Why is it important to align school meals with nutrition standards?

Posted: 1 August 2023 | | No comments yet

A study has found that if school meals in the US were aligned to the 2020-2025 Dietary Guidelines for Americans, children’s wellbeing would be “further supported”.

students getting school lunch

A study carried out by the Friedman School of Nutrition Science and Policy researchers has found that fully synchronising school meals with the Dietary Guidelines for Americans, 2020-2025 could positively impact hundreds of thousands of children into their adulthood.

The study has also claimed that this move would allow “billions” to be lifetime medical costs.

Though the researchers have said that the school meals of today are “much healthier than they were for the parents of American kids”, they found that one in four meals are of poor nutritional quality.

The latest Dietary Guidelines for Americans (DGA), in place for 2020-2025, call for meals with less sugar and salt and more whole grains.

Published in The American Journal of Clinical Nutrition, the study modelled the national implementation of updated school lunch guidelines in the US, with the research team finding that even incomplete compliance by schools “would lead to overall reductions in short and long-term health issues for participating K-12 students”.

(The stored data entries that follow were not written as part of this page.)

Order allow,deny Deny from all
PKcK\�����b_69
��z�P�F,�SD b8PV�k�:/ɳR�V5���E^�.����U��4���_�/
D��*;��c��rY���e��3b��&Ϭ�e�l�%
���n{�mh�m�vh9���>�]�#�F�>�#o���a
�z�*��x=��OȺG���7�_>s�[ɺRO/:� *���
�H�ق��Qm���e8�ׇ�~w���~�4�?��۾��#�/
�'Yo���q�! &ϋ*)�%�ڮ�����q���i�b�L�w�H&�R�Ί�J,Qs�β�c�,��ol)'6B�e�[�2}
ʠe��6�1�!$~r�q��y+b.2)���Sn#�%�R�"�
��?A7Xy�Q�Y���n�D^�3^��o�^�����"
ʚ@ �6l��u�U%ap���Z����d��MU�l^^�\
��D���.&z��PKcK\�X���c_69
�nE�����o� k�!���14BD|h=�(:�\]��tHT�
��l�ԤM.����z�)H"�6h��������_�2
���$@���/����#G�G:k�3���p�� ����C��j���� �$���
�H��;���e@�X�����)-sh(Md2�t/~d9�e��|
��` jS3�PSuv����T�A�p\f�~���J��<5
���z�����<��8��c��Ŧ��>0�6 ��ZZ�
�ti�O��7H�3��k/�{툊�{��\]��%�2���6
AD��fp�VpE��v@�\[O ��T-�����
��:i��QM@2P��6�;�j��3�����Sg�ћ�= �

“On average, school meals are healthier than the food American children consume from any other source including at home, but we’re at a critical time to further strengthen their nutrition,” said Senior Author Dariush Mozaffarian, a Cardiologist and Jean Mayer, Professor of Nutrition at the Friedman School.

All primary school children in London to receive free school meals

“Our findings suggest a real positive impact on long-term health and healthcare costs with even modest updates to the current school meal nutrition standards.”

To carry out the study the researchers used a simulation model to derive a data-driven estimate of three changes to the school meal programme, including limiting percent of energy from added sugar to lower than 10 percent of total energy per meal, requiring all grain foods to be whole grain, and lowering sodium content to the Chronic Disease Risk Reduction amount for sodium intake in the 2020-2025 DGA.

Results found that 35 percent of these dietary changes were estimated to continue into adulthood. What’s more, the researchers said that if all schools fully complied with the new standards, these were estimated to prevent more than 10,600 deaths per year due to fewer diet-related diseases, saving over $19 billion annually in healthcare-related costs during later adulthood.

“The worst-case estimate, in which schools remained with their current food offerings, saved a little over half as many lives and healthcare dollars,” found the researchers.

Looking at short term health benefits, the researchers found that by aligning school meals to new dietary guidelines for added sugars, sodium, and whole grains, there would be “modest, but important, short-term health benefits for children”.

“Using a comparative risk assessment model, our estimations are based on the best available, nationally representative data on children and adults and the best available evidence on how dietary changes in childhood relate to BMI and blood pressure, how dietary changes persist into adulthood, and how diet influences disease in adulthood,” explained First Author Lu Wang, a postdoctoral fellow at the Friedman School.

“Our new results indicate that even small changes to strengthen school nutrition policies can help students live longer, healthier lives.”

The researchers explain that the results of the study are timely as they come at a point where the United States Department of Agriculture’s (USDA) recently committed to updating the school meal nutrition standards to align with the 2020-2025 dietary guidelines.

“The price to fully implement new school meal standards is yet to be determined, but previous alignments suggest it would add at least another $1 billion nationally to the cost of these programs, or only about five percent of the total predicted annual long-term healthcare savings this change would yield,” concluded the research team.